Senate Finance Committee Chairman Max Baucus (D-Mont.) blasted this "near-total failure by CMS" to regulate how insurers market plans to seniors as "unconscionable" and promised to monitor how CMS was correcting these problems. CMS officials pointed out that many of the cited problems characterized the program's initial years and that the agency already was implementing many of the OIG's recommendations for improving the oversight process.

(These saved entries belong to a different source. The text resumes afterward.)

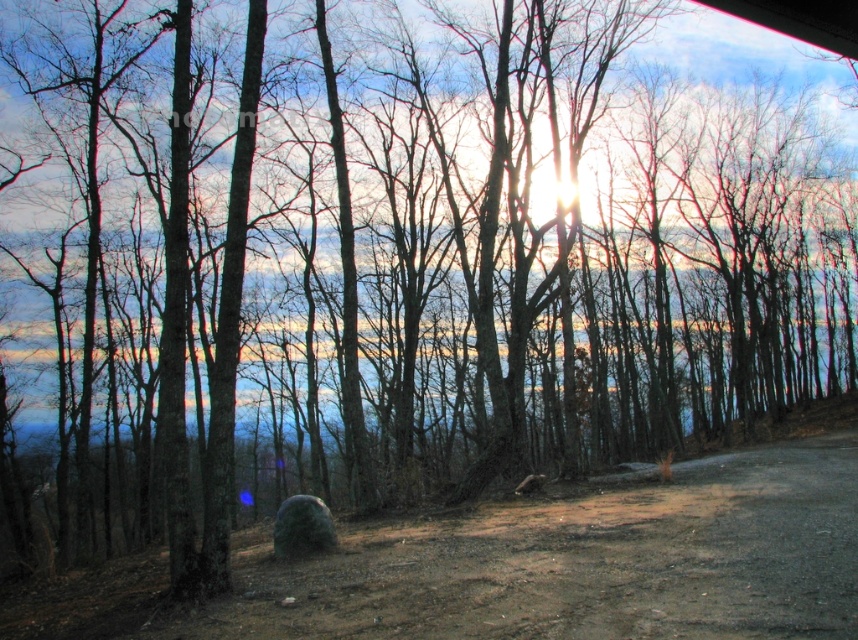 Question: Which of the following is the farthest from the observer?

Choices:
 (A) (124, 595)
 (B) (328, 513)

Answer: (B)

Question: Does dull brown dirt track at lower right appear on the left side of green mossy boulder at center?

Choices:
 (A) yes
 (B) no

Answer: (B)

Question: Does dull brown dirt track at lower right have a greater width compared to green mossy boulder at center?

Choices:
 (A) no
 (B) yes

Answer: (B)

Question: Can you confirm if dull brown dirt track at lower right is thinner than green mossy boulder at center?

Choices:
 (A) no
 (B) yes

Answer: (A)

At the same time, Congress' Government Accountability Office (GAO) issued a report criticizing a lack of auditing by CMS to ensure that PDPs are doing all they should to prevent fraud. Medicare plans are supposed to establish training programs to inform employees of correct procedures for preventing and detecting fraud. While insurers generally have developed written policies and standards of conduct and have appointed requisite compliance officers, employee training and internal monitoring is less widespread. GAO further notes that CMS is not conducting regular on-site audits of PDP anti-fraud efforts, admittedly because of budget cuts on auditing programs.
These reports support Congress and state officials who would like to see greater state involvement in overseeing PDP marketing and other activities. State insurance regulators monitor sales agents and representatives involved in Medicare plan marketing and have taken enforcement actions.
Last month, Humana agreed to pay $750,000 to Wisconsin insurance officials to settle allegations about violations by company agents selling MA plans and PDPs. Current law limits state oversight of Medicare plan sponsors and states' ability to address beneficiary complaints.
The July Medicare legislation stopped short of enhancing state regulators' involvement in Medicare marketing, but Congress plans to revisit it. Continued complaints will provide reason for revising the MA and PDP programs.